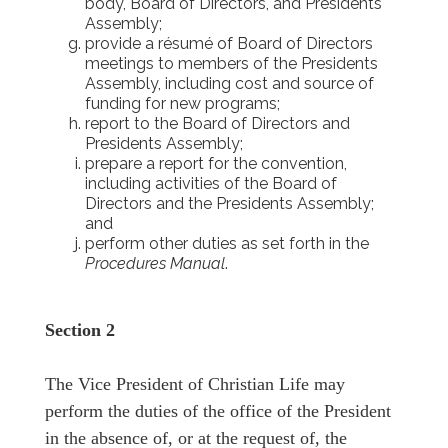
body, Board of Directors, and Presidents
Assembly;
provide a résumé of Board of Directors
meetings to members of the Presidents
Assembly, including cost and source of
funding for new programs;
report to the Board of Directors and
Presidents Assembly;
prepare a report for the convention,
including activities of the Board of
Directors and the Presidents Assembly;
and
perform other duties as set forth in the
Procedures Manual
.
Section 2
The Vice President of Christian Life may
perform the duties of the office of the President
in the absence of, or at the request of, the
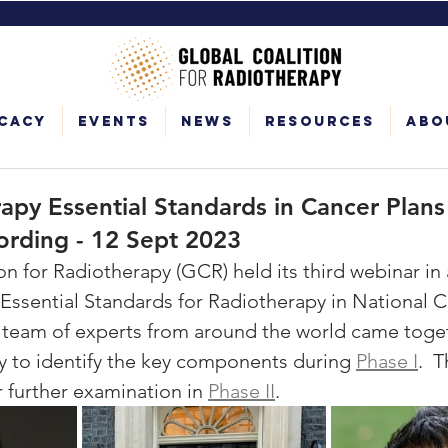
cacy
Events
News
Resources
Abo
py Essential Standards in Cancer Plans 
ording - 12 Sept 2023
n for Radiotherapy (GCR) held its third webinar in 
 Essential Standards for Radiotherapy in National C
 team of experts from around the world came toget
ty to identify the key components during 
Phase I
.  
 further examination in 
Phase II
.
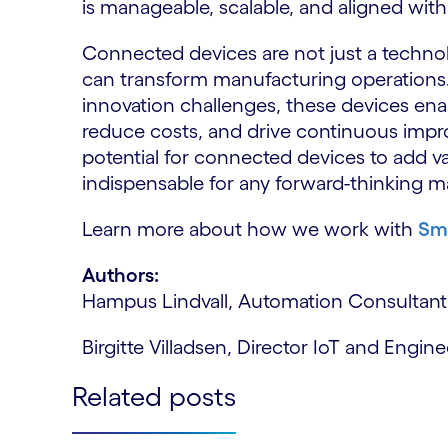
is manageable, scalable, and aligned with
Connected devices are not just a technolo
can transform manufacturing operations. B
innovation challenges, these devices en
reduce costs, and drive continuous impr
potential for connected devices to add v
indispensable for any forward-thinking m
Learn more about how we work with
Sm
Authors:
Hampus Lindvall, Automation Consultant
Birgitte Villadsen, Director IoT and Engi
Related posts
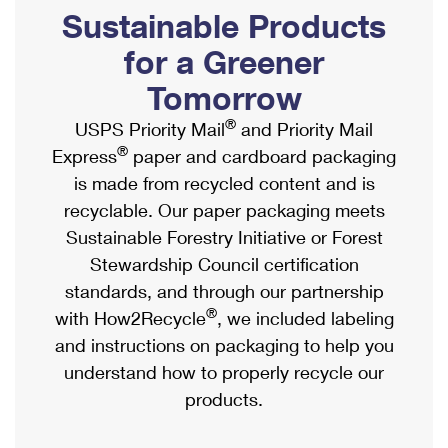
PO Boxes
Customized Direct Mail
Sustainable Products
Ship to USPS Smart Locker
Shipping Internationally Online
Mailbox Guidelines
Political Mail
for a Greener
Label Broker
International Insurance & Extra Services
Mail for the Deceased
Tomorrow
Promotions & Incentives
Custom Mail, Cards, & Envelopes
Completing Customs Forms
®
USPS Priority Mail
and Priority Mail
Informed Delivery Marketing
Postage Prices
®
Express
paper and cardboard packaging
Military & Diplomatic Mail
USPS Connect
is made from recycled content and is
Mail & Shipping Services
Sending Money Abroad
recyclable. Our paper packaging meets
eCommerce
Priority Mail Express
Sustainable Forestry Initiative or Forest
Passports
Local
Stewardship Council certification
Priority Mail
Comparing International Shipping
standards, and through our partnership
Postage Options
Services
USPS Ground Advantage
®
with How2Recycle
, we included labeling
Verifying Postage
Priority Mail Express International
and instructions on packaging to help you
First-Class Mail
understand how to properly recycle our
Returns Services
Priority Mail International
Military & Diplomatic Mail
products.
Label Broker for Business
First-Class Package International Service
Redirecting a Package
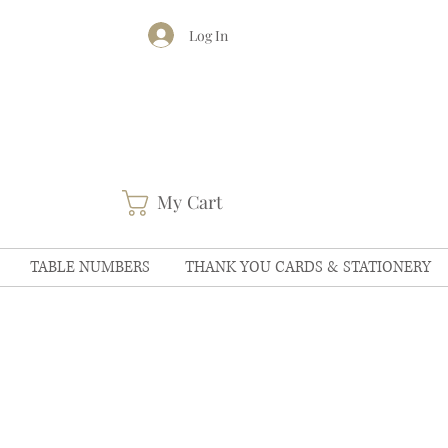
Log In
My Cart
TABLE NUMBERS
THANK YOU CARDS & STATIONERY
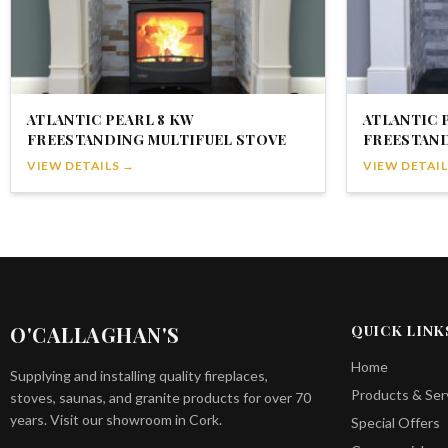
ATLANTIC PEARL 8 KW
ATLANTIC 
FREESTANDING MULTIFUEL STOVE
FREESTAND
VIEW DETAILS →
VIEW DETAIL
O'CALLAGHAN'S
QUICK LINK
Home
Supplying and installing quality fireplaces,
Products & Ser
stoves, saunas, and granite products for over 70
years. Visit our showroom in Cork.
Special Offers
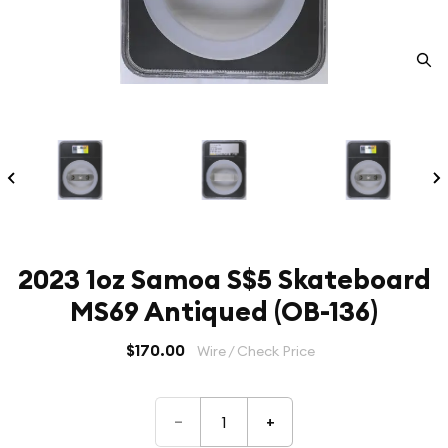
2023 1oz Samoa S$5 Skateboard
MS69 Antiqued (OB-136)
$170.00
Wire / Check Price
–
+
################
● What the task asks
Where a picture appears in the data, omit it; restate the rest word for word.

● Expected output
body, Board of Directors, and Presidents
Assembly;
provide a résumé of Board of Directors
meetings to members of the Presidents
Assembly, including cost and source of
funding for new programs;
report to the Board of Directors and
Presidents Assembly;
prepare a report for the convention,
including activities of the Board of
Directors and the Presidents Assembly;
and
perform other duties as set forth in the
Procedures Manual
.
Section 2
The Vice President of Christian Life may
perform the duties of the office of the President
in the absence of, or at the request of, the
cacy
Events
News
Resources
Abo
py Essential Standards in Cancer Plans 
ording - 12 Sept 2023
n for Radiotherapy (GCR) held its third webinar in 
 Essential Standards for Radiotherapy in National C
 team of experts from around the world came toget
ty to identify the key components during 
Phase I
.  
 further examination in 
Phase II
.
is manageable, scalable, and aligned with
Connected devices are not just a technolo
can transform manufacturing operations. B
innovation challenges, these devices en
reduce costs, and drive continuous impr
potential for connected devices to add v
indispensable for any forward-thinking m
Learn more about how we work with
Sm
Authors:
Hampus Lindvall, Automation Consultant
Birgitte Villadsen, Director IoT and Engi
Related posts
PO Boxes
Customized Direct Mail
Sustainable Products
Ship to USPS Smart Locker
Shipping Internationally Online
Mailbox Guidelines
Political Mail
for a Greener
Label Broker
International Insurance & Extra Services
Mail for the Deceased
Tomorrow
Promotions & Incentives
Custom Mail, Cards, & Envelopes
Completing Customs Forms
®
USPS Priority Mail
and Priority Mail
Informed Delivery Marketing
Postage Prices
®
Express
paper and cardboard packaging
Military & Diplomatic Mail
USPS Connect
is made from recycled content and is
Mail & Shipping Services
Sending Money Abroad
recyclable. Our paper packaging meets
eCommerce
Priority Mail Express
Sustainable Forestry Initiative or Forest
Passports
Local
Stewardship Council certification
Priority Mail
Comparing International Shipping
standards, and through our partnership
Postage Options
Services
USPS Ground Advantage
®
with How2Recycle
, we included labeling
Verifying Postage
Priority Mail Express International
and instructions on packaging to help you
First-Class Mail
understand how to properly recycle our
Returns Services
Priority Mail International
Military & Diplomatic Mail
products.
Label Broker for Business
First-Class Package International Service
Redirecting a Package
Log In
My Cart
TABLE NUMBERS
THANK YOU CARDS & STATIONERY
ATLANTIC PEARL 8 KW
ATLANTIC 
FREESTANDING MULTIFUEL STOVE
FREESTAND
VIEW DETAILS →
VIEW DETAIL
O'CALLAGHAN'S
QUICK LINK
Home
Supplying and installing quality fireplaces,
Products & Ser
stoves, saunas, and granite products for over 70
years. Visit our showroom in Cork.
Special Offers
2023 1oz Samoa S$5 Skateboard
MS69 Antiqued (OB-136)
$170.00
Wire / Check Price
–
+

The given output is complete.